**** PROVIDED INFORMATION

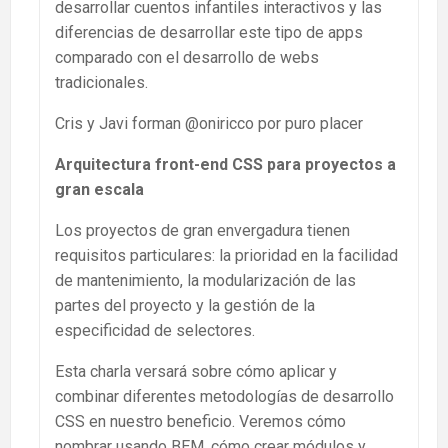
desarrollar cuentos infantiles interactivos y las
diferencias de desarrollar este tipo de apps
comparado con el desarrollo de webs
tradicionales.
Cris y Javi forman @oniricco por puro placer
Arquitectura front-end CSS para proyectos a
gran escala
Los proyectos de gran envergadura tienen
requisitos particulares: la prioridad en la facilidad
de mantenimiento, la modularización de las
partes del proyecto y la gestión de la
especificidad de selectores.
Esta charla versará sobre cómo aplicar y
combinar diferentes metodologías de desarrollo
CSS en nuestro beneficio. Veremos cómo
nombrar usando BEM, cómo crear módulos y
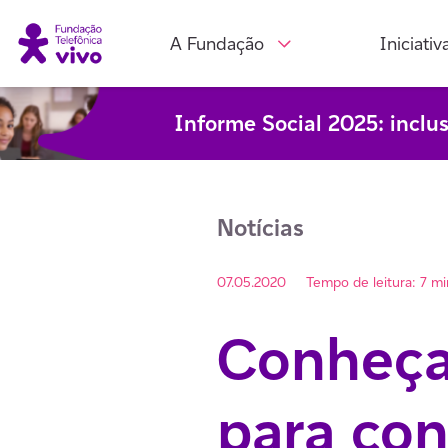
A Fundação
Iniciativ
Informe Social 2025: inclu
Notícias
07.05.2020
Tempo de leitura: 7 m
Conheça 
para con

********
**** PROVIDED INFORMATION

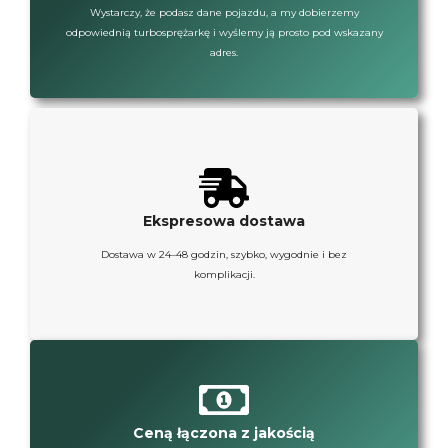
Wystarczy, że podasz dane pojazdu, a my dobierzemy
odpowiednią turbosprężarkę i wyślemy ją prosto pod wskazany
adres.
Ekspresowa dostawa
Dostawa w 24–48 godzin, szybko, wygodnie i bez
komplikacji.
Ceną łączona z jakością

********
**** PROVIDED INFORMATION

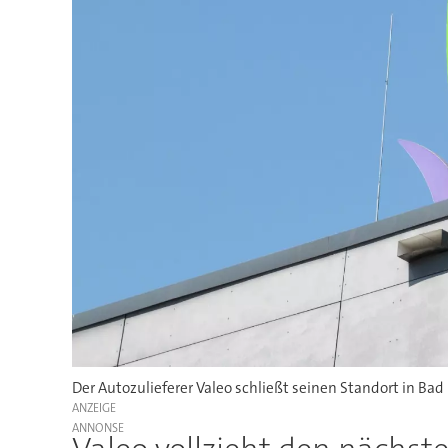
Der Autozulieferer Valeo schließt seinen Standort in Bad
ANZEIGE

********

Copy every line of the records above that contains "proyectos".

REPLY TO THE EXERCISE:
Arquitectura front-end CSS para proyectos a
Los proyectos de gran envergadura tienen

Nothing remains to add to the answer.